It has been brought to the notice of Board that certain dealers are receiving liquid chemicals in bulk in containers and offloading the same at the dealers' premises or godown into drums of 200 ltrs  for subsequent marketing of these materials to customers.

Doubts have been raised as to whether such activity would amount to manufacture in terms of Chapter Note 10 to Chapter 29. As the said Chapter Note has been amended in 2008 budget, it has been contested that the said activity is covered by the present wordings of the Chapter note. The relevant portions of the chapter note reads as under:

Before Amendment (1.03.2008)

10. In relation to products of this Chapter, labelling or relabelling of containers and repacking from bulk packs to retail packs or the adoption of any other treatment to render the product marketable to the consumer, shall amount to 'manufacture'.

After amendment (1.03.2008)

10. In relation to products of this Chapter, labelling or relabelling of containers or repacking from bulk packs to retail packs or the adoption of any other treatment to render the product marketable to the consumer, shall amount to 'manufacture'.

Whether an operation amounts to repacking from bulk packs to retail packs or not, is a question to be decided on facts. However before examining the implication of the substitution of word 'and' by 'or', it is necessary to examine whether the activity itself is covered by term repacking from bulk packs to retail packs. Hence the first issue which needs to be decided is whether the "container/ lorry tanker" can be considered as bulk pack.

3. Tribunal has in the case of Ammonia Supply Co. 2001 -TMI - 50513 - (CEGAT, COURT NO. III, NEW DELHI), held that "As per Note quoted above, labelling or re-labelling of the container should take place at a time when the goods are packed from bulk packs to retail packs. The assessee was not getting Ammonia in bulk packs. They were getting it in tankers. Ammonia gas brought in tankers can never be termed as brought in bulk packs. So the assessee was not repacking the goods from bulk packs to retail packs. Accordingly the activity undertaken by the assessee in filling the smaller container from bulk container namely tankers can never fall within the fiction of manufacture as envisaged by Note 10 quoted above."

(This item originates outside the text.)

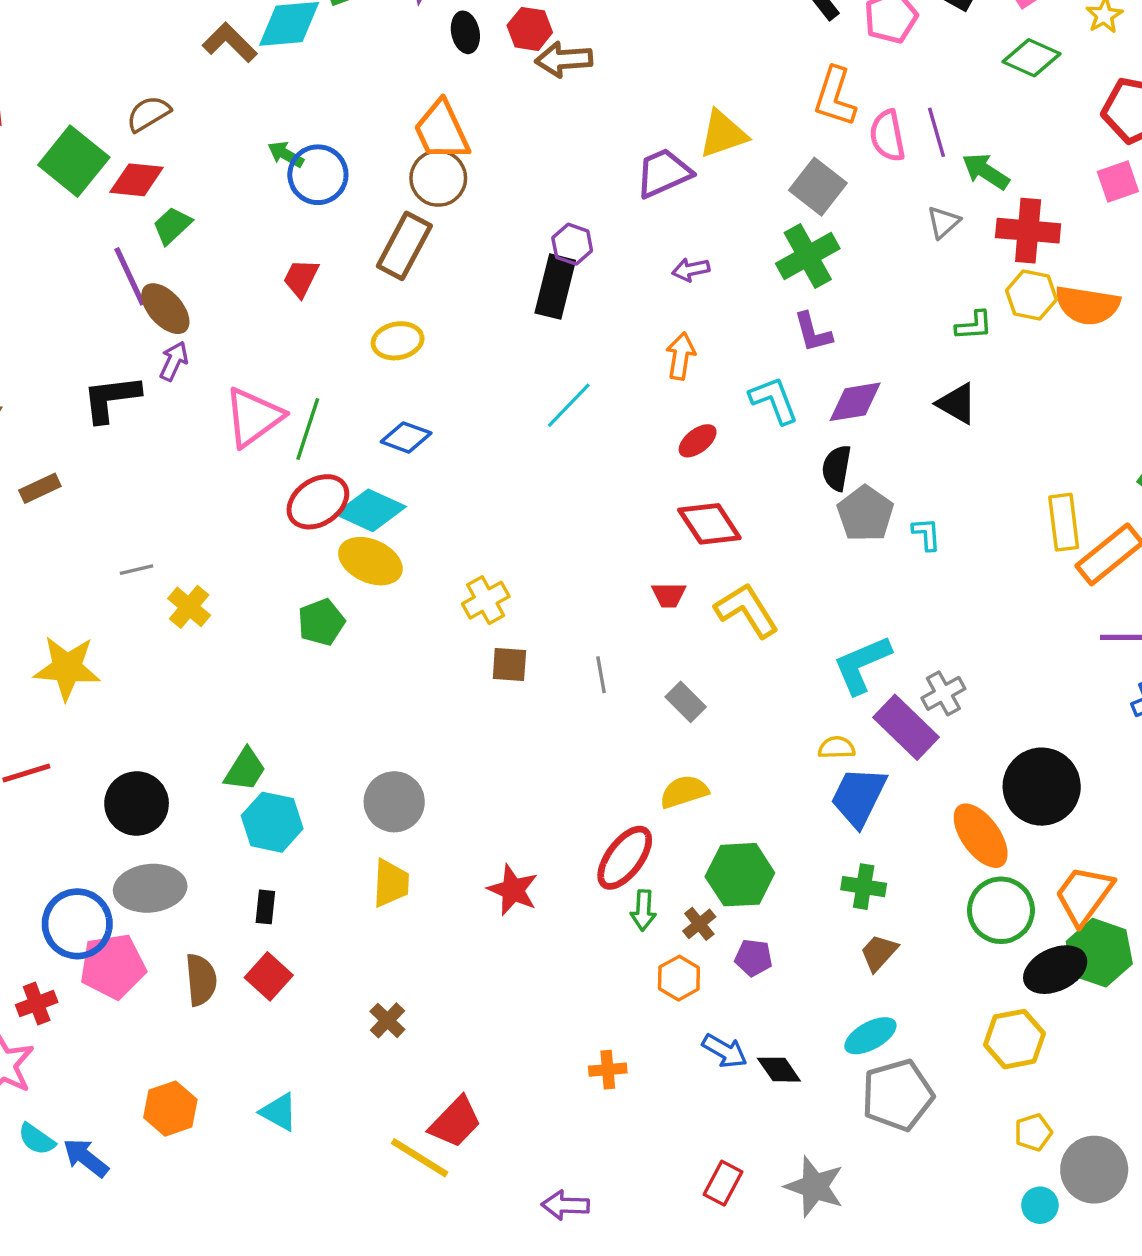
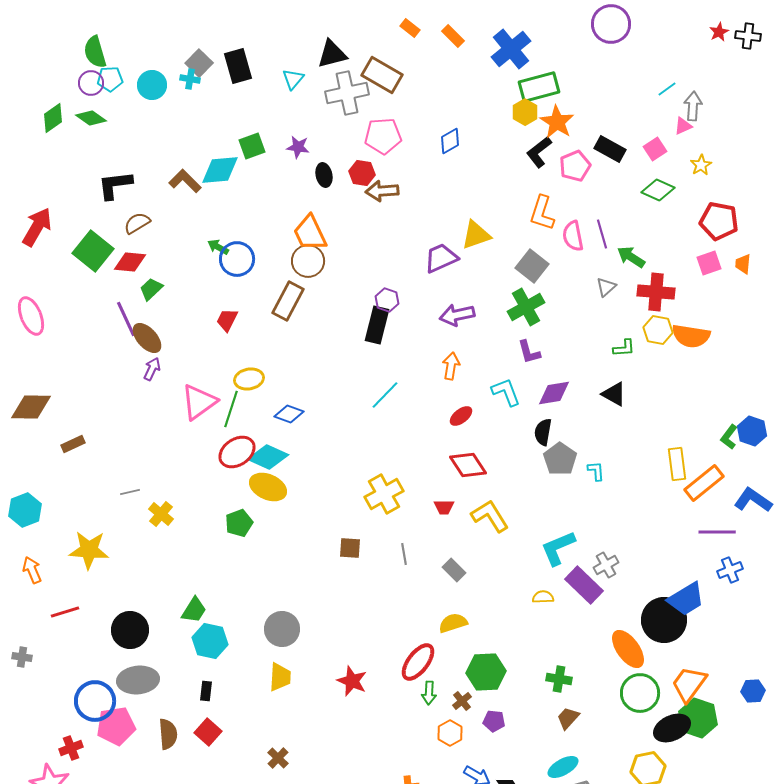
purple arrow: (691, 270) -> (457, 315), size x1.6
yellow ellipse: (398, 341) -> (249, 379), moved
black L-shape: (111, 398) -> (115, 185), moved
yellow cross: (486, 600) -> (384, 494), moved, size x1.4
blue trapezoid: (859, 797) -> (686, 599), moved, turned -147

4. Therefore the tankers cannot be termed as bulk packs and therefore the activity of transferring the goods from tankers into smaller drums cannot be said to be covered by the said chapter note 10.

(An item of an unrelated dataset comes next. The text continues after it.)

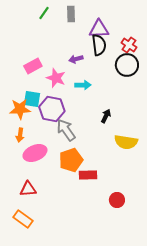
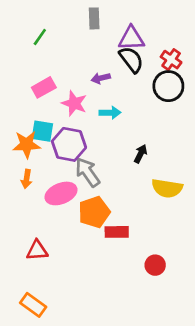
green line: (44, 13) -> (40, 37), moved
black semicircle: (99, 45) -> (131, 60), turned -30
pink ellipse: (35, 153) -> (61, 193), moved
orange rectangle: (23, 219) -> (33, 305), moved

5. Pending cases may be disposed of accordingly.

Views of author:

The decision of Tribunal and the Circular both are correct on legal aspect as well as general aspect of manufacture.

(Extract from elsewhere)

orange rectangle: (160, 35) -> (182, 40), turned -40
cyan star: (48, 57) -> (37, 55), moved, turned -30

Containers are not bulk packages they are means for delivery of manufactured goods. They may be offloaded in containers for  subsequent sale and delivery.

In the above cases it is seen that a larger container which is usually mounted on large vehicle is used to distribute product to dealers and article or thing is offloaded in smaller containers (say drums or tanks) to whole sellers or retailers. It is not a case of smaller packing in which goods are packed for marketing. From the small packs goods are sold and delivered to customers directly in their container or in temporary container like bottles or tin containers or carry bags for short transportation. Therefore at the stage of retailer also there will be no manufacture.

Petroleum products are also transported from refineries to petrol pumps in large container mounted on truck bodies and delivered to petrol pumps. Petrol pumps sell petrol, diesel etc. to vehicles, and by pumping system such products are offloaded in the tanks mounted in vehicles. So in such cases also there will be no manufacture or deemed manufacture.

However, if the whole seller or retailer repack goods in small containers and make labelling etc. For the purpose of marketing of the product, then such repacking may amount to manufacture.

Dropping proceedings and rectification may be allowed:

The circular states that pending cases may be disposed of accordingly. It is suggested that in cases where SCN have been issued, they may be dropped and file may be closed. Where demand has already been raised, the orders may be rectified and demands may be reduced to nil. This will expedite disposal of cases and avoid piling up of disputed dues and loss of human resources in un necessary litigation on pat of revenue and tax payers.